(Extracted records)
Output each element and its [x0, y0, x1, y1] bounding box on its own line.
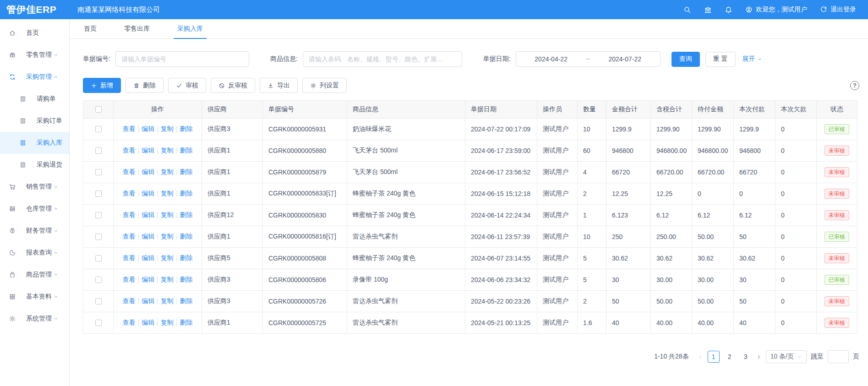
- action-edit-link[interactable]: 编辑: [142, 233, 154, 240]
- col-amount: 66720: [606, 162, 651, 183]
- logout-button[interactable]: 退出登录: [820, 5, 856, 14]
- action-edit-link[interactable]: 编辑: [142, 125, 154, 132]
- row-checkbox[interactable]: [95, 234, 102, 240]
- action-delete-link[interactable]: 删除: [180, 190, 192, 197]
- action-delete-link[interactable]: 删除: [180, 254, 192, 261]
- expand-link[interactable]: 展开: [742, 55, 763, 63]
- action-view-link[interactable]: 查看: [123, 147, 136, 154]
- page-button-1[interactable]: 1: [708, 351, 720, 363]
- search-button[interactable]: 查询: [671, 52, 700, 67]
- export-button[interactable]: 导出: [260, 78, 298, 93]
- sidebar-item-retail-mgmt[interactable]: 零售管理: [0, 44, 69, 66]
- page-button-3[interactable]: 3: [740, 351, 752, 363]
- action-view-link[interactable]: 查看: [123, 319, 136, 326]
- sidebar-item-purchase-inbound[interactable]: 采购入库: [0, 132, 69, 154]
- action-view-link[interactable]: 查看: [123, 276, 136, 283]
- bell-icon[interactable]: [725, 6, 732, 14]
- order-no-input[interactable]: [115, 51, 249, 67]
- row-checkbox[interactable]: [95, 298, 102, 304]
- action-delete-link[interactable]: 删除: [180, 125, 192, 132]
- row-checkbox[interactable]: [95, 169, 102, 175]
- action-edit-link[interactable]: 编辑: [142, 211, 154, 218]
- sidebar-item-purchase-request[interactable]: 请购单: [0, 88, 69, 110]
- jump-page-input[interactable]: [828, 350, 849, 363]
- action-edit-link[interactable]: 编辑: [142, 319, 154, 326]
- welcome-user[interactable]: 欢迎您，测试用户: [745, 5, 807, 14]
- action-copy-link[interactable]: 复制: [161, 147, 174, 154]
- action-delete-link[interactable]: 删除: [180, 319, 192, 326]
- action-view-link[interactable]: 查看: [123, 168, 136, 175]
- action-view-link[interactable]: 查看: [123, 190, 136, 197]
- sidebar-item-report-query[interactable]: 报表查询: [0, 242, 69, 264]
- row-checkbox[interactable]: [95, 255, 102, 261]
- action-copy-link[interactable]: 复制: [161, 190, 174, 197]
- action-delete-link[interactable]: 删除: [180, 168, 192, 175]
- tab-home[interactable]: 首页: [84, 19, 97, 38]
- sidebar-item-purchase-mgmt[interactable]: 采购管理: [0, 66, 69, 88]
- col-order_no: CGRK00000005830: [263, 205, 347, 226]
- date-from-value[interactable]: 2024-04-22: [535, 55, 568, 63]
- audit-button[interactable]: 审核: [168, 78, 206, 93]
- action-edit-link[interactable]: 编辑: [142, 168, 154, 175]
- chevron-down-icon: [757, 56, 763, 62]
- row-checkbox[interactable]: [95, 147, 102, 154]
- tab-retail-outbound[interactable]: 零售出库: [124, 19, 150, 38]
- action-delete-link[interactable]: 删除: [180, 233, 192, 240]
- add-button[interactable]: 新增: [83, 78, 121, 93]
- sidebar-item-warehouse-mgmt[interactable]: 仓库管理: [0, 198, 69, 220]
- action-edit-link[interactable]: 编辑: [142, 276, 154, 283]
- row-checkbox[interactable]: [95, 190, 102, 197]
- sidebar-item-goods-mgmt[interactable]: 商品管理: [0, 264, 69, 286]
- sidebar-item-system-mgmt[interactable]: 系统管理: [0, 308, 69, 330]
- date-range-input[interactable]: 2024-04-22 ~ 2024-07-22: [516, 51, 661, 67]
- action-copy-link[interactable]: 复制: [161, 297, 174, 304]
- action-delete-link[interactable]: 删除: [180, 211, 192, 218]
- select-all-checkbox[interactable]: [95, 106, 102, 113]
- delete-button[interactable]: 删除: [126, 78, 164, 93]
- product-info-input[interactable]: [303, 51, 462, 67]
- row-checkbox[interactable]: [95, 320, 102, 326]
- row-checkbox[interactable]: [95, 212, 102, 218]
- next-page-icon[interactable]: [756, 354, 762, 360]
- tab-purchase-inbound[interactable]: 采购入库: [177, 19, 203, 38]
- action-view-link[interactable]: 查看: [123, 125, 136, 132]
- sidebar-item-basic-data[interactable]: 基本资料: [0, 286, 69, 308]
- page-size-select[interactable]: 10 条/页: [766, 350, 807, 363]
- reset-button[interactable]: 重 置: [705, 52, 736, 67]
- date-to-value[interactable]: 2024-07-22: [608, 55, 641, 63]
- action-edit-link[interactable]: 编辑: [142, 190, 154, 197]
- action-edit-link[interactable]: 编辑: [142, 147, 154, 154]
- sidebar-item-purchase-order[interactable]: 采购订单: [0, 110, 69, 132]
- action-delete-link[interactable]: 删除: [180, 276, 192, 283]
- action-delete-link[interactable]: 删除: [180, 147, 192, 154]
- sidebar-item-finance-mgmt[interactable]: 财务管理: [0, 220, 69, 242]
- action-copy-link[interactable]: 复制: [161, 211, 174, 218]
- action-copy-link[interactable]: 复制: [161, 168, 174, 175]
- row-checkbox[interactable]: [95, 126, 102, 132]
- sidebar-item-purchase-return[interactable]: 采购退货: [0, 154, 69, 176]
- sidebar-item-home[interactable]: 首页: [0, 22, 69, 44]
- action-copy-link[interactable]: 复制: [161, 233, 174, 240]
- row-checkbox[interactable]: [95, 277, 102, 283]
- unaudit-button[interactable]: 反审核: [211, 78, 255, 93]
- page-button-2[interactable]: 2: [724, 351, 736, 363]
- column-settings-button[interactable]: 列设置: [302, 78, 347, 93]
- action-view-link[interactable]: 查看: [123, 211, 136, 218]
- action-view-link[interactable]: 查看: [123, 254, 136, 261]
- action-copy-link[interactable]: 复制: [161, 276, 174, 283]
- help-icon[interactable]: ?: [850, 81, 859, 90]
- action-view-link[interactable]: 查看: [123, 233, 136, 240]
- action-edit-link[interactable]: 编辑: [142, 254, 154, 261]
- col-order_no: CGRK00000005816[订]: [263, 226, 347, 248]
- bank-icon[interactable]: [704, 6, 712, 14]
- sidebar-item-sales-mgmt[interactable]: 销售管理: [0, 176, 69, 198]
- action-delete-link[interactable]: 删除: [180, 297, 192, 304]
- action-view-link[interactable]: 查看: [123, 297, 136, 304]
- search-icon[interactable]: [683, 6, 691, 14]
- action-copy-link[interactable]: 复制: [161, 319, 174, 326]
- prev-page-icon[interactable]: [698, 354, 704, 360]
- action-separator: |: [138, 276, 140, 283]
- action-copy-link[interactable]: 复制: [161, 125, 174, 132]
- action-edit-link[interactable]: 编辑: [142, 297, 154, 304]
- action-copy-link[interactable]: 复制: [161, 254, 174, 261]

Work task — An exact reproduction of all the records is required, with no pictures included.

Written solution —
Output each element and its [x0, y0, x1, y1] bounding box on its own line.
- action-edit-link[interactable]: 编辑: [142, 233, 154, 240]
- col-amount: 66720: [606, 162, 651, 183]
- logout-button[interactable]: 退出登录: [820, 5, 856, 14]
- action-edit-link[interactable]: 编辑: [142, 125, 154, 132]
- row-checkbox[interactable]: [95, 234, 102, 240]
- action-delete-link[interactable]: 删除: [180, 190, 192, 197]
- action-delete-link[interactable]: 删除: [180, 254, 192, 261]
- expand-link[interactable]: 展开: [742, 55, 763, 63]
- action-view-link[interactable]: 查看: [123, 147, 136, 154]
- page-button-1[interactable]: 1: [708, 351, 720, 363]
- search-button[interactable]: 查询: [671, 52, 700, 67]
- export-button[interactable]: 导出: [260, 78, 298, 93]
- sidebar-item-retail-mgmt[interactable]: 零售管理: [0, 44, 69, 66]
- page-button-3[interactable]: 3: [740, 351, 752, 363]
- action-view-link[interactable]: 查看: [123, 319, 136, 326]
- sidebar-item-purchase-inbound[interactable]: 采购入库: [0, 132, 69, 154]
- action-view-link[interactable]: 查看: [123, 276, 136, 283]
- bell-icon[interactable]: [725, 6, 732, 14]
- order-no-input[interactable]: [115, 51, 249, 67]
- row-checkbox[interactable]: [95, 298, 102, 304]
- action-delete-link[interactable]: 删除: [180, 125, 192, 132]
- row-checkbox[interactable]: [95, 169, 102, 175]
- action-edit-link[interactable]: 编辑: [142, 211, 154, 218]
- sidebar-item-purchase-request[interactable]: 请购单: [0, 88, 69, 110]
- jump-page-input[interactable]: [828, 350, 849, 363]
- action-edit-link[interactable]: 编辑: [142, 319, 154, 326]
- welcome-user[interactable]: 欢迎您，测试用户: [745, 5, 807, 14]
- action-copy-link[interactable]: 复制: [161, 147, 174, 154]
- action-delete-link[interactable]: 删除: [180, 319, 192, 326]
- action-view-link[interactable]: 查看: [123, 168, 136, 175]
- action-view-link[interactable]: 查看: [123, 190, 136, 197]
- sidebar-item-report-query[interactable]: 报表查询: [0, 242, 69, 264]
- row-checkbox[interactable]: [95, 255, 102, 261]
- action-copy-link[interactable]: 复制: [161, 190, 174, 197]
- action-delete-link[interactable]: 删除: [180, 168, 192, 175]
- tab-home[interactable]: 首页: [84, 19, 97, 38]
- sidebar-item-purchase-mgmt[interactable]: 采购管理: [0, 66, 69, 88]
- col-order_no: CGRK00000005830: [263, 205, 347, 226]
- date-from-value[interactable]: 2024-04-22: [535, 55, 568, 63]
- audit-button[interactable]: 审核: [168, 78, 206, 93]
- action-edit-link[interactable]: 编辑: [142, 168, 154, 175]
- chevron-down-icon: [757, 56, 763, 62]
- row-checkbox[interactable]: [95, 147, 102, 154]
- tab-retail-outbound[interactable]: 零售出库: [124, 19, 150, 38]
- action-delete-link[interactable]: 删除: [180, 233, 192, 240]
- add-button[interactable]: 新增: [83, 78, 121, 93]
- sidebar-item-warehouse-mgmt[interactable]: 仓库管理: [0, 198, 69, 220]
- action-edit-link[interactable]: 编辑: [142, 276, 154, 283]
- row-checkbox[interactable]: [95, 190, 102, 197]
- sidebar-item-goods-mgmt[interactable]: 商品管理: [0, 264, 69, 286]
- sidebar-item-system-mgmt[interactable]: 系统管理: [0, 308, 69, 330]
- date-range-input[interactable]: 2024-04-22 ~ 2024-07-22: [516, 51, 661, 67]
- action-copy-link[interactable]: 复制: [161, 297, 174, 304]
- action-delete-link[interactable]: 删除: [180, 211, 192, 218]
- select-all-checkbox[interactable]: [95, 106, 102, 113]
- delete-button[interactable]: 删除: [126, 78, 164, 93]
- product-info-input[interactable]: [303, 51, 462, 67]
- row-checkbox[interactable]: [95, 320, 102, 326]
- row-checkbox[interactable]: [95, 212, 102, 218]
- next-page-icon[interactable]: [756, 354, 762, 360]
- tab-purchase-inbound[interactable]: 采购入库: [177, 19, 203, 38]
- action-view-link[interactable]: 查看: [123, 125, 136, 132]
- sidebar-item-basic-data[interactable]: 基本资料: [0, 286, 69, 308]
- page-size-select[interactable]: 10 条/页: [766, 350, 807, 363]
- reset-button[interactable]: 重 置: [705, 52, 736, 67]
- date-to-value[interactable]: 2024-07-22: [608, 55, 641, 63]
- action-edit-link[interactable]: 编辑: [142, 190, 154, 197]
- action-edit-link[interactable]: 编辑: [142, 147, 154, 154]
- sidebar-item-purchase-order[interactable]: 采购订单: [0, 110, 69, 132]
- action-delete-link[interactable]: 删除: [180, 276, 192, 283]
- action-delete-link[interactable]: 删除: [180, 147, 192, 154]
- sidebar-item-finance-mgmt[interactable]: 财务管理: [0, 220, 69, 242]
- action-copy-link[interactable]: 复制: [161, 211, 174, 218]
- action-copy-link[interactable]: 复制: [161, 168, 174, 175]
- row-checkbox[interactable]: [95, 126, 102, 132]
- sidebar-item-purchase-return[interactable]: 采购退货: [0, 154, 69, 176]
- sidebar-item-home[interactable]: 首页: [0, 22, 69, 44]
- action-copy-link[interactable]: 复制: [161, 233, 174, 240]
- row-checkbox[interactable]: [95, 277, 102, 283]
- unaudit-button[interactable]: 反审核: [211, 78, 255, 93]
- page-button-2[interactable]: 2: [724, 351, 736, 363]
- column-settings-button[interactable]: 列设置: [302, 78, 347, 93]
- action-view-link[interactable]: 查看: [123, 211, 136, 218]
- action-view-link[interactable]: 查看: [123, 254, 136, 261]
- action-copy-link[interactable]: 复制: [161, 276, 174, 283]
- help-icon[interactable]: ?: [850, 81, 859, 90]
- action-view-link[interactable]: 查看: [123, 233, 136, 240]
- action-edit-link[interactable]: 编辑: [142, 254, 154, 261]
- col-order_no: CGRK00000005816[订]: [263, 226, 347, 248]
- bank-icon[interactable]: [704, 6, 712, 14]
- sidebar-item-sales-mgmt[interactable]: 销售管理: [0, 176, 69, 198]
- action-delete-link[interactable]: 删除: [180, 297, 192, 304]
- action-view-link[interactable]: 查看: [123, 297, 136, 304]
- search-icon[interactable]: [683, 6, 691, 14]
- action-copy-link[interactable]: 复制: [161, 319, 174, 326]
- prev-page-icon[interactable]: [698, 354, 704, 360]
- action-separator: |: [138, 276, 140, 283]
- action-copy-link[interactable]: 复制: [161, 125, 174, 132]
- action-edit-link[interactable]: 编辑: [142, 297, 154, 304]
- action-copy-link[interactable]: 复制: [161, 254, 174, 261]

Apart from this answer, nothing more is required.